Mercer released its tenth annual Melbourne Mercer Global Pension Index on Monday, finding the Netherlands and Denmark to be the countries most prepared to meet the challenge of ageing populations.
The two countries offer “world-class retirement income systems with good benefits,” Mercer stated in its report.
The U.S. pension system, on the other hand, was given a “C” rating.
The study, published by the Australian Centre for Financial Studies in collaboration with Mercer, looked at 34 pension systems and evaluated both their adequacy for individual retirees and their sustainability for the country’s economy as a whole.
David Knox, the study’s author and a senior partner at Mercer, said governments are grappling with how to balance adequacy and sustainability. “A system providing very generous benefits in the short-term is unlikely to be sustainable, whereas a system that is sustainable over many years could be providing very modest benefits. The question is — what’s an appropriate trade-off?”
Knox said the index is “an important reference for policymakers around the world to learn from the most adequate and sustainable systems.”
He added: “We know there is no perfect system that can be applied universally, but there are many common features that can be shared for better outcomes.”
Many countries in northwestern Europe topped the index. The Netherlands, with an overall score of 80.3, beat Denmark, which had been the best-rated country for six years. Finland surpassed Australia for third position. Sweden finished fifth.

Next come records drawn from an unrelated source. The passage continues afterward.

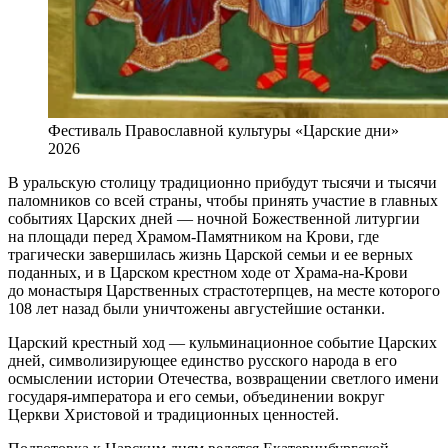
Фестиваль Православной культуры «Царские дни»
2026
В уральскую столицу традиционно прибудут тысячи и тысячи
паломников со всей страны, чтобы принять участие в главных
событиях Царских дней — ночной Божественной литургии
на площади перед Храмом-Памятником на Крови, где
трагически завершилась жизнь Царской семьи и ее верных
поданных, и в Царском крестном ходе от Храма-на-Крови
до монастыря Царственных страстотерпцев, на месте которого
108 лет назад были уничтожены августейшие останки.
Царский крестный ход — кульминационное событие Царских
дней, символизирующее единство русского народа в его
осмыслении истории Отечества, возвращении светлого имени
государя-императора и его семьи, объединении вокруг
Церкви Христовой и традиционных ценностей.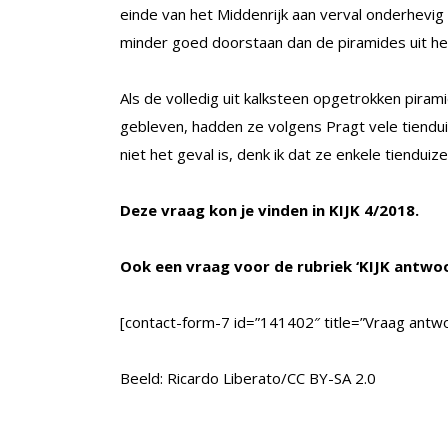
einde van het Middenrijk aan verval onderhevig
minder goed doorstaan dan de piramides uit het
Als de volledig uit kalksteen opgetrokken pir
gebleven, hadden ze volgens Pragt vele tiendui
niet het geval is, denk ik dat ze enkele tiendui
Deze vraag kon je vinden in KIJK 4/2018.
Ook een vraag voor de rubriek ‘KIJK antwo
[contact-form-7 id=”141402″ title=”Vraag antwo
Beeld: Ricardo Liberato/CC BY-SA 2.0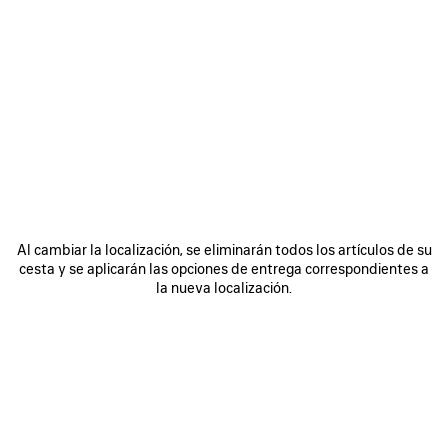
0
1
2
0
1
CINTURÓN HOURGLASS
CINTURÓN ANCHO BB
375 €
Personalizable
375 €
GUARDAR
EN
FAVORITOS
Al cambiar la localización, se eliminarán todos los artículos de su
cesta y se aplicarán las opciones de entrega correspondientes a
la nueva localización.
0
1
0
1
2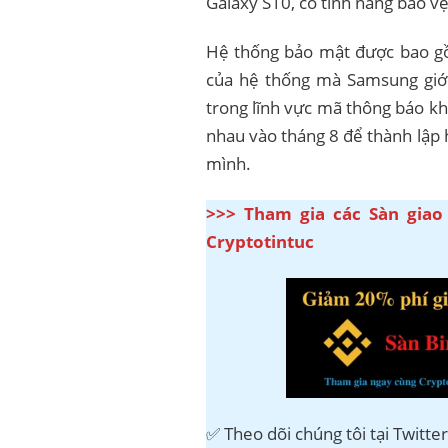
Galaxy S10, có tính năng bảo v
Hệ thống bảo mật được bao gồm
của hệ thống mà Samsung giới
trong lĩnh vực mã thông báo khô
nhau vào tháng 8 để thành lập 
mình.
>>> Tham gia các Sàn giao
Cryptotintuc
✅ Theo dõi chúng tôi tại Twitte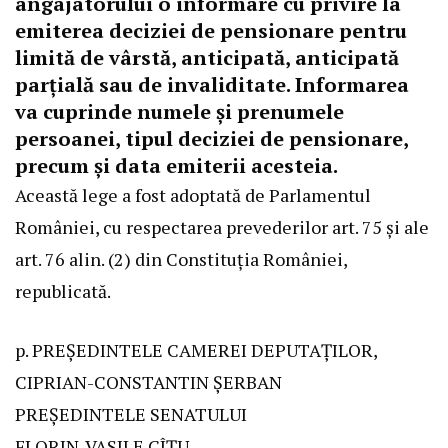
angajatorului o informare cu privire la
emiterea deciziei de pensionare pentru
limită de vârstă, anticipată, anticipată
parțială sau de invaliditate. Informarea
va cuprinde numele și prenumele
persoanei, tipul deciziei de pensionare,
precum și data emiterii acesteia.
Această lege a fost adoptată de Parlamentul
României, cu respectarea prevederilor art. 75 și ale
art. 76 alin. (2) din Constituția României,
republicată.
p. PREȘEDINTELE CAMEREI DEPUTAȚILOR,
CIPRIAN-CONSTANTIN ȘERBAN
PREȘEDINTELE SENATULUI
FLORIN-VASILE CÎȚU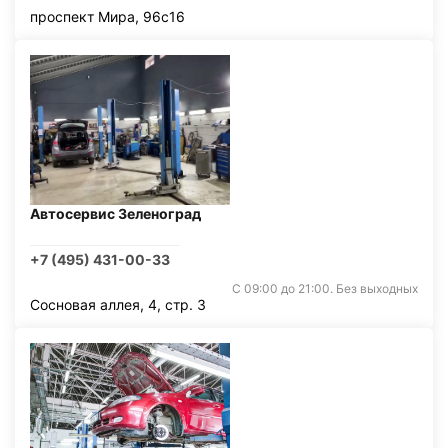
проспект Мира, 96с16
Автосервис Зеленоград
+7 (495) 431-00-33
С 09:00 до 21:00. Без выходных
Сосновая аллея, 4, стр. 3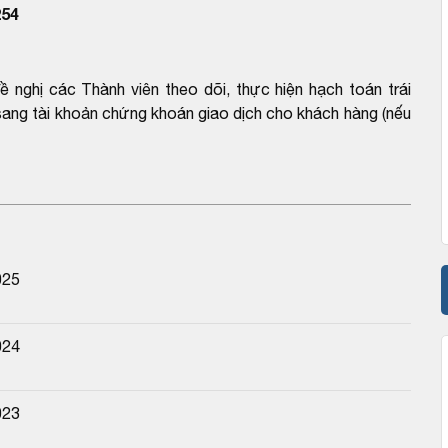
54
nghị các Thành viên theo dõi, thực hiện hạch toán trái
 sang tài khoản chứng khoán giao dịch cho khách hàng (nếu
025
024
023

The U.K. and France were given “C+” ratings, with the U.K. score seeing marginal improvements on the basis of increased auto-enrollment contributions in employer plans. Singapore was rated best in Asia for the tenth year in a row.

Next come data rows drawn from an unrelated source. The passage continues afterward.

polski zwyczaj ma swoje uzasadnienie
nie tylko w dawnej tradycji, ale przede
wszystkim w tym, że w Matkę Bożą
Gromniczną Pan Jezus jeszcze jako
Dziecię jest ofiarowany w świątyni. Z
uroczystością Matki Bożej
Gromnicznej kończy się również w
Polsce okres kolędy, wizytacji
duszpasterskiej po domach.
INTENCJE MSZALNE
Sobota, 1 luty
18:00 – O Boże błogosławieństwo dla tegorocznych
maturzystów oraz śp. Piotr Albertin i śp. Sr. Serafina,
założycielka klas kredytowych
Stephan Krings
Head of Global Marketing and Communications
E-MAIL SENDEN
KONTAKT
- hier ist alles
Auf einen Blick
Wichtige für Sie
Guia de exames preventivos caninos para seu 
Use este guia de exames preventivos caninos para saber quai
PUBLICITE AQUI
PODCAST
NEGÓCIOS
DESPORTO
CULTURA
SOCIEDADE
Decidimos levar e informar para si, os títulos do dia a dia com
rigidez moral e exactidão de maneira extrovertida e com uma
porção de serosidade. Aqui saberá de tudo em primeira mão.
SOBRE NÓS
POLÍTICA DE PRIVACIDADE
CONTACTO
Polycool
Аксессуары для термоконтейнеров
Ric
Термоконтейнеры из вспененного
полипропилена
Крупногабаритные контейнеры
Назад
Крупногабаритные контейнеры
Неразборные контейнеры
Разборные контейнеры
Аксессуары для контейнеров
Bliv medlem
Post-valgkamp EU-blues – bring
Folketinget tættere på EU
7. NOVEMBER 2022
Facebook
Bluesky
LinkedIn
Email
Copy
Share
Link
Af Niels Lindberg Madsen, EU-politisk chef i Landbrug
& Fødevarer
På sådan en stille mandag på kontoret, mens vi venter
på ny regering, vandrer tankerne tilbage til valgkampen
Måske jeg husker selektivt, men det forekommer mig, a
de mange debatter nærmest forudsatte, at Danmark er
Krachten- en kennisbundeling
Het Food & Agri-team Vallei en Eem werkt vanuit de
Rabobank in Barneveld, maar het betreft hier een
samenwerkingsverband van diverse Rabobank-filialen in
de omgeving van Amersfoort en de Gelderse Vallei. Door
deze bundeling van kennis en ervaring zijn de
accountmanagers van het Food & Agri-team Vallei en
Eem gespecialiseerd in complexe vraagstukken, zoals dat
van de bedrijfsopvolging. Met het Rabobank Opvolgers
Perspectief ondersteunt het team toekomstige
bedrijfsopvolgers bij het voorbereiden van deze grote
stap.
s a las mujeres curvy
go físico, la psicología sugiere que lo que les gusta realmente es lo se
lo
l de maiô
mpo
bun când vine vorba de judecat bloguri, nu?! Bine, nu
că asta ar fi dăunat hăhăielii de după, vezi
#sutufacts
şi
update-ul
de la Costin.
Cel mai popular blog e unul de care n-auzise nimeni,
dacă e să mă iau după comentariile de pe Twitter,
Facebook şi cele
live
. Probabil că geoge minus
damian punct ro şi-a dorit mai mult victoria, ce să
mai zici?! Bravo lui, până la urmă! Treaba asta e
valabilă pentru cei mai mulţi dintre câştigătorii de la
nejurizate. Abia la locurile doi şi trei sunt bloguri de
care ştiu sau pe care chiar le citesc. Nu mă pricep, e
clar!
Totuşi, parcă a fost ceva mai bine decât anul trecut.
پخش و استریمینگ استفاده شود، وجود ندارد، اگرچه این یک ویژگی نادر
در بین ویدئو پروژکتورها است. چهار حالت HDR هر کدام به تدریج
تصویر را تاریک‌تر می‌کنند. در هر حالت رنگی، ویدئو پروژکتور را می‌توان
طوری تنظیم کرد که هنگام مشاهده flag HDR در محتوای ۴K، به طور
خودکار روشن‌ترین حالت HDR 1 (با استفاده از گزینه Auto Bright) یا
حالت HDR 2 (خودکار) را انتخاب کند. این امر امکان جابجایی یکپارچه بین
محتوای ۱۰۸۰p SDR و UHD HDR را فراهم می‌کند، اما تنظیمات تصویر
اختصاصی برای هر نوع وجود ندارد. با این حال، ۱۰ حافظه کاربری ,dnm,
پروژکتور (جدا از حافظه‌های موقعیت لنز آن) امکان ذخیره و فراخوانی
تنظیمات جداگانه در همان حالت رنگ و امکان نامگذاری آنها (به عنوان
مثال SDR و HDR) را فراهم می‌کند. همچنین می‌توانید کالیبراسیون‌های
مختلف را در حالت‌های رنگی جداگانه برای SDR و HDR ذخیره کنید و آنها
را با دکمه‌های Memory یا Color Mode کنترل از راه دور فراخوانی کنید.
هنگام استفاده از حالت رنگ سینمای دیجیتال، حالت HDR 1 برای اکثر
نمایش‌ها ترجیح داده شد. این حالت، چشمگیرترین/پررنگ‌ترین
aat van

Italy was the lowest-ranking country in Europe.
Peter Stewart, a global wealth consultant at Mercer, said the U.S.’s ranking should prompt reflection on how to move the system strategically.
“As the population continues to age and uncertainty persists in the global economic environment, there are mounting concerns about individuals’ ability to meet their spending needs in retirement,” he said. “The time is now to review America’s retirement framework and assess what changes could be made to improve the system.”